[Collected data]
<<<<
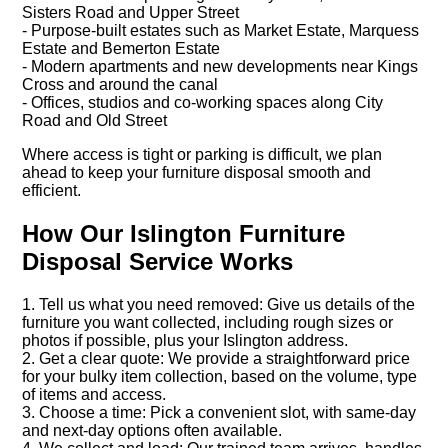
Sisters Road and Upper Street
- Purpose-built estates such as Market Estate, Marquess
Estate and Bemerton Estate
- Modern apartments and new developments near Kings
Cross and around the canal
- Offices, studios and co-working spaces along City
Road and Old Street
Where access is tight or parking is difficult, we plan
ahead to keep your furniture disposal smooth and
efficient.
How Our Islington Furniture
Disposal Service Works
1. Tell us what you need removed: Give us details of the
furniture you want collected, including rough sizes or
photos if possible, plus your Islington address.
2. Get a clear quote: We provide a straightforward price
for your bulky item collection, based on the volume, type
of items and access.
3. Choose a time: Pick a convenient slot, with same-day
and next-day options often available.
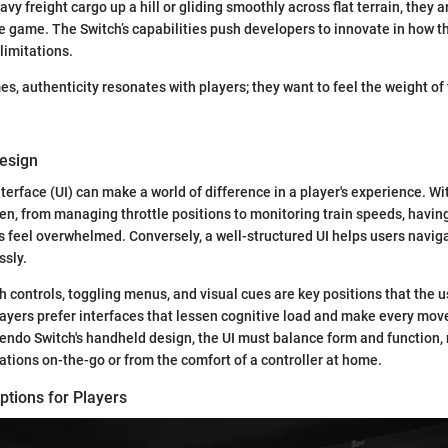
avy freight cargo up a hill or gliding smoothly across flat terrain, they a
he game. The Switch’s capabilities push developers to innovate in how t
limitations.
es, authenticity resonates with players; they want to feel the weight of 
Design
nterface (UI) can make a world of difference in a player's experience. W
n, from managing throttle positions to monitoring train speeds, having
 feel overwhelmed. Conversely, a well-structured UI helps users navig
ssly.
h controls, toggling menus, and visual cues are key positions that the u
Players prefer interfaces that lessen cognitive load and make every mov
ntendo Switch's handheld design, the UI must balance form and function, 
tions on-the-go or from the comfort of a controller at home.
ptions for Players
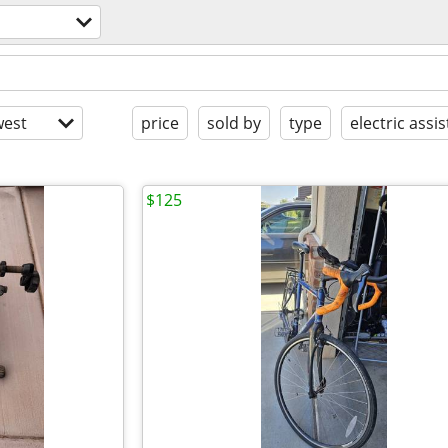
est
price
sold by
type
electric assis
$125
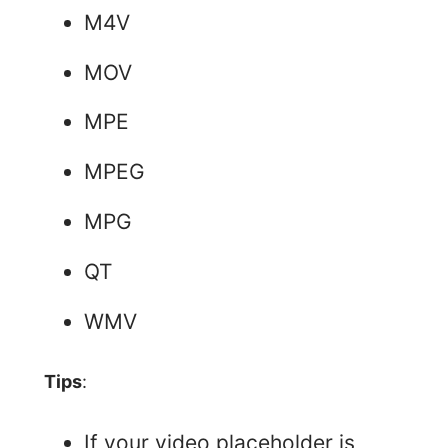
M4V
MOV
MPE
MPEG
MPG
QT
WMV
Tips
:
If your video placeholder is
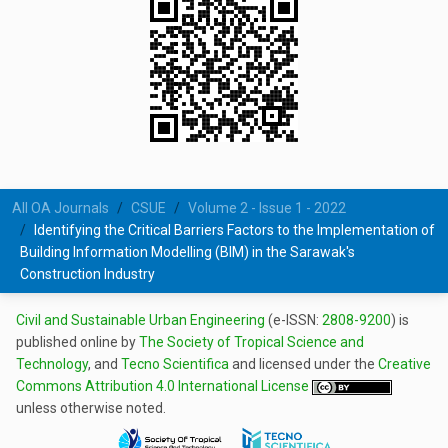
All OA Journals
CSUE
Volume 2 - Issue 1 - 2022
Identifying the Critical Barriers Factors to the Implementation of
Building Information Modelling (BIM) in the Sarawak's
Construction Industry
Civil and Sustainable Urban Engineering
(e-ISSN:
2808-9200
) is
published online by
The Society of Tropical Science and
Technology
, and
Tecno Scientifica
and licensed under the
Creative
Commons Attribution 4.0 International License
unless otherwise noted.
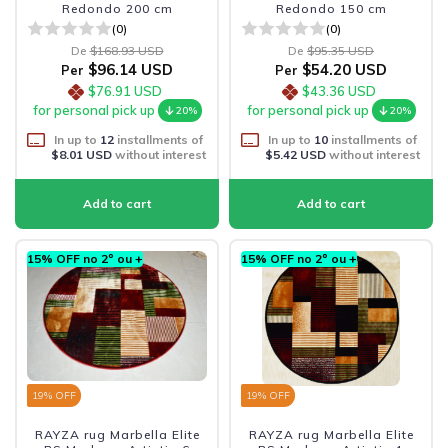
Redondo 200 cm
Redondo 150 cm
(0)
(0)
De
$168.93 USD
De
$95.35 USD
$96.14 USD
$54.20 USD
Per
Per
$76.91 USD
$43.36 USD
for personal pick up
for personal pick up
20%
20%
In up to
12
installments of
In up to
10
installments of
$8.01 USD
without interest
$5.42 USD
without interest
15% OFF no 2º ou +
15% OFF no 2º ou +
19
% OFF
19
% OFF
RAYZA rug Marbella Elite
RAYZA rug Marbella Elite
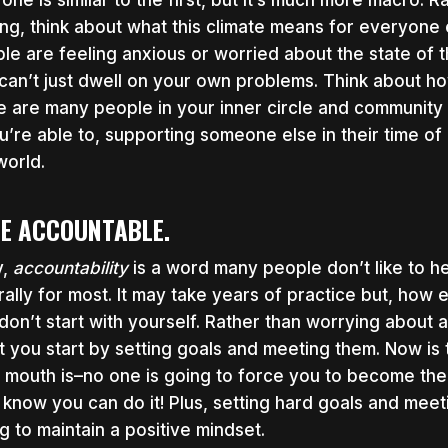
 one is similar to the first, but it’s much more macro.
ing, think about what this climate means for everyone e
le are feeling anxious or worried about the state of th
can’t just dwell on your own problems. Think about ho
e are many people in your inner circle and community
ou’re able to, supporting someone else in their time of
world.
BE ACCOUNTABLE.
y,
accountability
is a word many people don’t like to 
rally for most. It may take years of practice but, how 
don’t start with yourself. Rather than worrying about a
t you start by setting goals and meeting them. Now is
 mouth is–no one is going to force you to become the 
I know you can do it! Plus, setting hard goals and mee
ng to maintain a positive mindset.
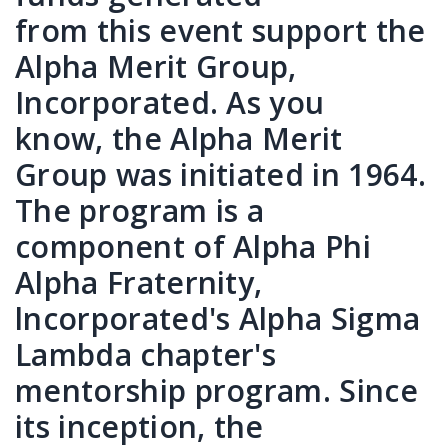
from this event support the
Alpha Merit Group,
Incorporated. As you
know, the Alpha Merit
Group was initiated in 1964.
The program is a
component of Alpha Phi
Alpha Fraternity,
lncorporated's Alpha Sigma
Lambda chapter's
mentorship program. Since
its inception, the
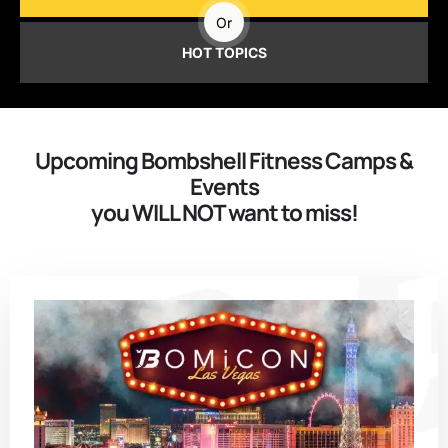
Or
HOT TOPICS
Upcoming Bombshell Fitness Camps &
Events
you WILL NOT want to miss!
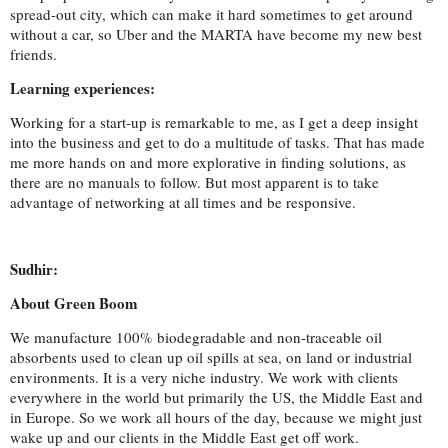
spread-out city, which can make it hard sometimes to get around
without a car, so Uber and the MARTA have become my new best
friends
.
Learning experiences:
Working for a start-up is remarkable to me, as I get a deep insight
into the business and get to do a multitude of tasks. That has made
me more hands on and more explorative in finding solutions, as
there are no manuals to follow. But most apparent is to take
advantage of networking at all times and be responsive.
Sudhir:
About Green Boom
We manufacture 100% biodegradable and non-traceable oil
absorbents used to clean up oil spills at sea, on land or industrial
environments. It is a very niche industry. We work with clients
everywhere in the world but primarily the US, the Middle East and
in Europe. So we work all hours of the day, because we might just
wake up and our clients in the Middle East get off work.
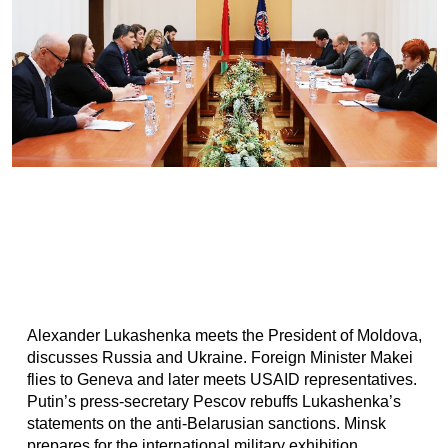
Alexander Lukashenka meets the President of Moldova,
discusses Russia and Ukraine. Foreign Minister Makei
flies to Geneva and later meets USAID representatives.
Putin’s press-secretary Pescov rebuffs Lukashenka’s
statements on the anti-Belarusian sanctions. Minsk
prepares for the international military exhibition...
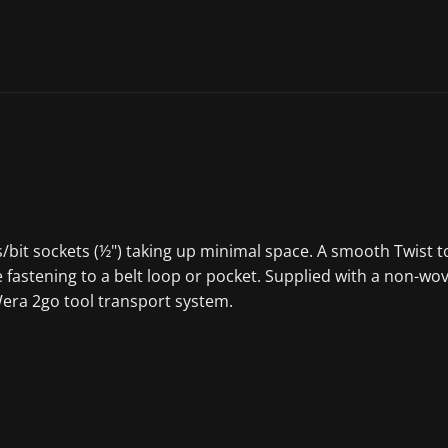
ets/bit sockets (½") taking up minimal space. A smooth Twist
 fastening to a belt loop or pocket. Supplied with a non-wo
 Wera 2go tool transport system.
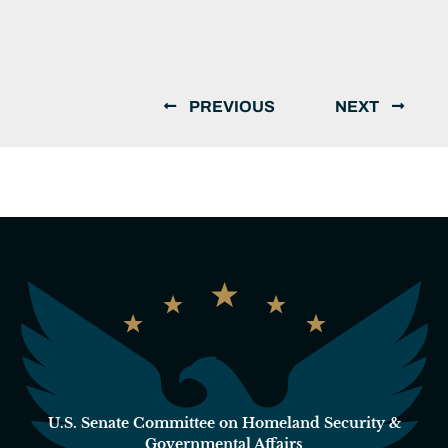
PREVIOUS
NEXT
U.S. Senate Committee on Homeland Security &
Governmental Affairs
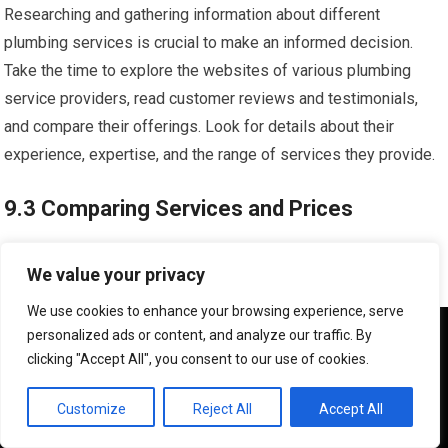
Researching and gathering information about different
plumbing services is crucial to make an informed decision.
Take the time to explore the websites of various plumbing
service providers, read customer reviews and testimonials,
and compare their offerings. Look for details about their
experience, expertise, and the range of services they provide.
9.3 Comparing Services and Prices
Comparing the services and prices of different plumbing
We value your privacy
service providers allows you to find the best fit for your needs
We use cookies to enhance your browsing experience, serve
and budget. Consider factors such as the range of services
We use cookies to ensure that we give you the best
personalized ads or content, and analyze our traffic. By
offered, emergency response times, and the transparency of
experience on our website. If you continue to use this site we
clicking "Accept All", you consent to our use of cookies.
pricing. While price is important, it should not be the sole
will assume that you are happy with it.
deciding factor; prioritize quality, reliability, and customer
OK
Customize
Reject All
Accept All
satisfaction.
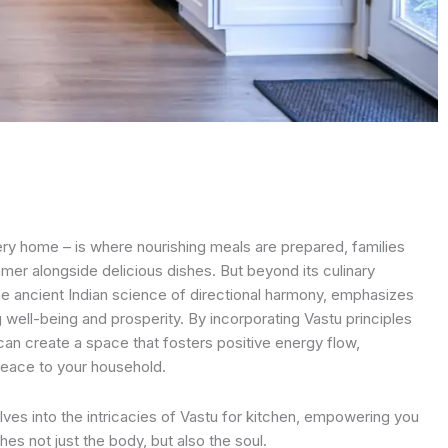
ery home – is where nourishing meals are prepared, families
mer alongside delicious dishes. But beyond its culinary
the ancient Indian science of directional harmony, emphasizes
g well-being and prosperity. By incorporating Vastu principles
can create a space that fosters positive energy flow,
peace to your household.
es into the intricacies of Vastu for kitchen, empowering you
hes not just the body, but also the soul.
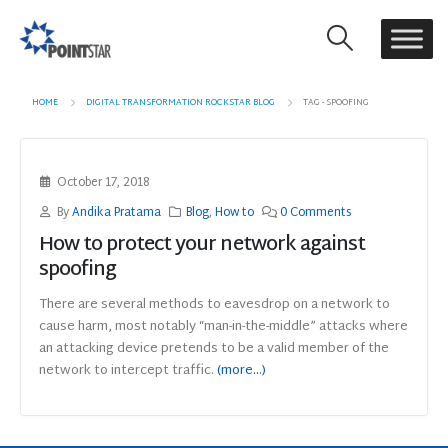
HOME
DIGITAL TRANSFORMATION ROCKSTAR BLOG
TAG -
SPOOFING
October 17, 2018
By
Andika Pratama
Blog
,
How to
0 Comments
How to protect your network against
spoofing
There are several methods to eavesdrop on a network to
cause harm, most notably “man-in-the-middle” attacks where
an attacking device pretends to be a valid member of the
network to intercept traffic.
(more…)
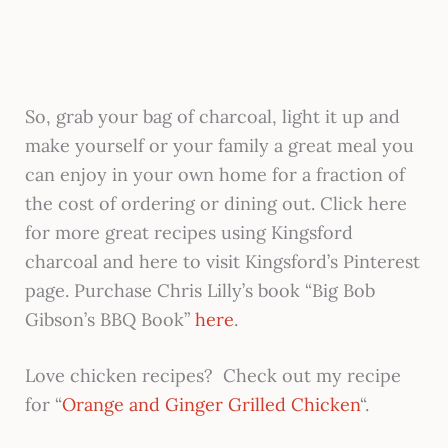
So, grab your bag of charcoal, light it up and
make yourself or your family a great meal you
can enjoy in your own home for a fraction of
the cost of ordering or dining out. Click here
for more great recipes using Kingsford
charcoal and here to visit Kingsford’s Pinterest
page. Purchase Chris Lilly’s book “Big Bob
Gibson’s BBQ Book”
here
.
Love chicken recipes? Check out my recipe
for “
Orange and Ginger Grilled Chicken
“.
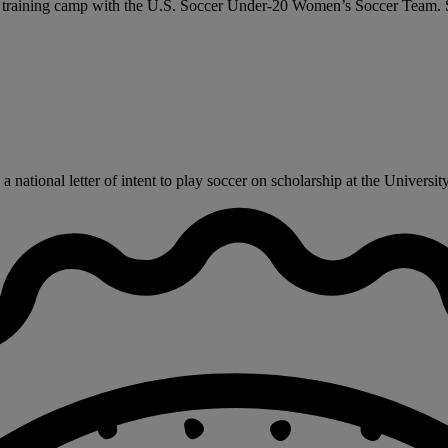
 a training camp with the U.S. Soccer Under-20 Women’s Soccer Team. Sh
ational letter of intent to play soccer on scholarship at the University o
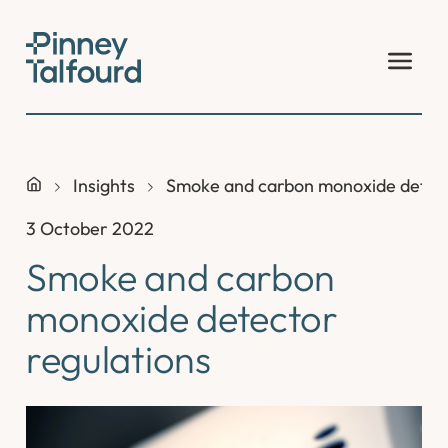
Skip
to
content
Insights
Smoke and carbon monoxide detect
3 October 2022
Smoke and carbon
monoxide detector
regulations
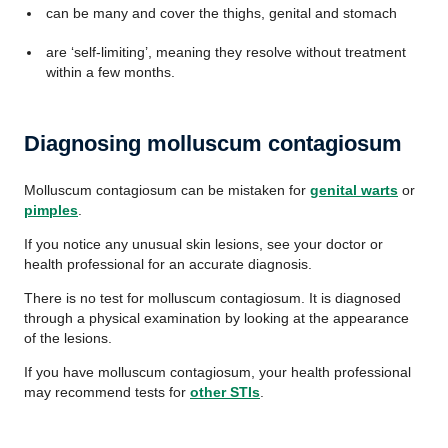
can be many and cover the thighs, genital and stomach
are ‘self-limiting’, meaning they resolve without treatment
within a few months.
Diagnosing molluscum contagiosum
Molluscum contagiosum can be mistaken for
genital warts
or
pimples
.
If you notice any unusual skin lesions, see your doctor or
health professional for an accurate diagnosis.
There is no test for molluscum contagiosum. It is diagnosed
through a physical examination by looking at the appearance
of the lesions.
If you have molluscum contagiosum, your health professional
may recommend tests for
other STIs
.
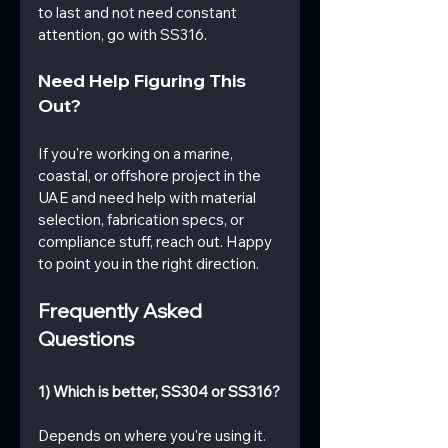
to last and not need constant 
attention, go with SS316.
Need Help Figuring This 
Out?
If you're working on a marine, 
coastal, or offshore project in the 
UAE and need help with material 
selection, fabrication specs, or 
compliance stuff, reach out. Happy 
to point you in the right direction.
Frequently Asked 
Questions
1) Which is better, SS304 or SS316?
Depends on where you're using it. 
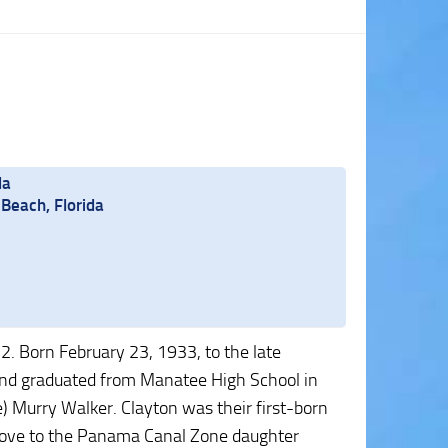
da
Beach, Florida
2. Born February 23, 1933, to the late
 and graduated from Manatee High School in
te) Murry Walker. Clayton was their first-born
a move to the Panama Canal Zone daughter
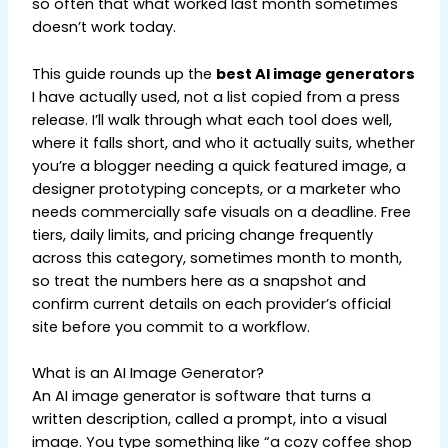
so often that what worked last month sometimes
doesn’t work today.
This guide rounds up the
best AI image generators
I have actually used, not a list copied from a press
release. I’ll walk through what each tool does well,
where it falls short, and who it actually suits, whether
you’re a blogger needing a quick featured image, a
designer prototyping concepts, or a marketer who
needs commercially safe visuals on a deadline. Free
tiers, daily limits, and pricing change frequently
across this category, sometimes month to month,
so treat the numbers here as a snapshot and
confirm current details on each provider’s official
site before you commit to a workflow.
What is an AI Image Generator?
An AI image generator is software that turns a
written description, called a prompt, into a visual
image. You type something like “a cozy coffee shop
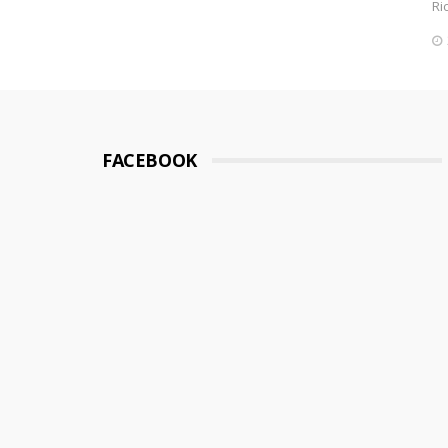
Ri
FACEBOOK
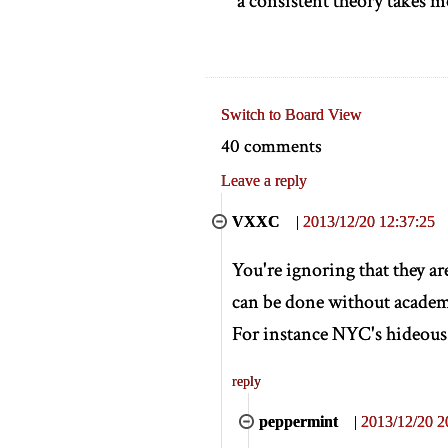
a consistent theory takes m
Switch to Board View
40 comments
Leave a reply
VXXC
|
2013/12/20 12:37:25
You're ignoring that they ar
can be done without academ
For instance NYC's hideou
reply
peppermint
|
2013/12/20 2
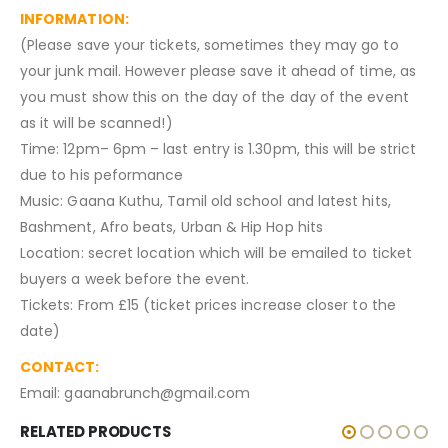
INFORMATION:
(Please save your tickets, sometimes they may go to
your junk mail. However please save it ahead of time, as
you must show this on the day of the day of the event
as it will be scanned!)
Time: 12pm– 6pm – last entry is 1.30pm, this will be strict
due to his peformance
Music: Gaana Kuthu, Tamil old school and latest hits,
Bashment, Afro beats, Urban & Hip Hop hits
Location: secret location which will be emailed to ticket
buyers a week before the event.
Tickets: From £15 (ticket prices increase closer to the
date)
CONTACT:
Email: gaanabrunch@gmail.com
RELATED PRODUCTS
>>>>
### ACTION ITEM
Reproduce verbatim the lines above, from the line with "We use cookies to ensure" through the line with "use of cookies.".

### RESULT
We use cookies to ensure that we give you the best
personalized ads or content, and analyze our traffic. By
offered, emergency response times, and the transparency of
experience on our website. If you continue to use this site we
clicking "Accept All", you consent to our use of cookies.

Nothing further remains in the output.